The architecture below is the production shape, not a marketing diagram. The docs corpus ingests from the customer's MDX monorepo via a GitHub Action that triggers on PR-merge — only changed pages reindex, the rest hot-reload from cache. The anchor-preserving chunker is the load-bearing detail: each chunk carries a stable anchor_id of shape `doc_[slug]#[anchor-slug]`, minted at chunk-time and never regenerated, so a citation issued today resolves to the same passage tomorrow even after editorial reshuffling. The shape of the id is also exactly the shape the answer schema enforces downstream with a regex.
Retrieval is hybrid. pgvector 0.7 sits on the embedding side with voyage-3-large at 1,024 dimensions. Algolia sits on the lexical side over the same corpus, reusing the synonym table the docs team has maintained for four years. We fuse with reciprocal-rank fusion at k=60, take the top-40 from each lane, dedupe by anchor_id, and rerank with BAAI's bge-reranker-large self-hosted on a single g5.xlarge inside the customer's VPC. The reranker carries a score-margin gate: if the best candidate doesn't beat the second by at least 0.04, the agent refuses on principle and routes to a human ticket. That gate is part of why the false-anchor rate moved from 6.2% to 0.9% — most synonym-hallucination cases fail it before the model ever sees them.

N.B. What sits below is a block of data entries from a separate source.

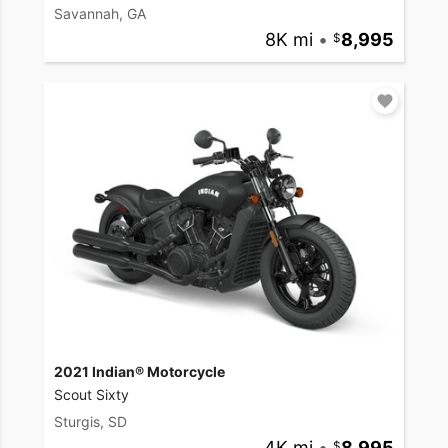
Savannah, GA
8K mi
•
8,995
2021 Indian® Motorcycle
Scout Sixty
Sturgis, SD
4K mi
•
8,995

The decision step is two-model. Claude Haiku 4.5 routes intent first: greeting, product-list lookup, docs-question, or out-of-scope. Roughly 28% of inbound queries terminate at Haiku — they don't need Sonnet's reasoning, and paying for it would be a waste. The other 72% pass through to Claude Sonnet 4.6 with `response_format: json_schema` set to the DocsAnswer shape. The model has zero write tools — it cannot open tickets, send emails, or modify docs. All it produces is a JSON object: the prose answer, a 0–1 confidence float, an array of cited claims (each tied to an anchor_id), and an explicit refusal boolean. Every claim has to point to an anchor_id whose pathway-id matches the routed product context, or the validator rejects.
The third outcome lane — refusal — is first-class on purpose. Below confidence 0.5, the surface doesn't answer; it tells the user it doesn't know and opens a draft ticket with the query, the retrieved candidates, and the refusal reason pre-attached. Between 0.5 and 0.8, it shows the answer as a draft with a "verify with support" banner. At ≥ 0.8 it renders the cited answer inline. This three-tier surface is the thing that buys the support lead's sign-off. A confident-wrong answer is the failure mode that scares the team; the architecture makes confident-wrong structurally hard to ship.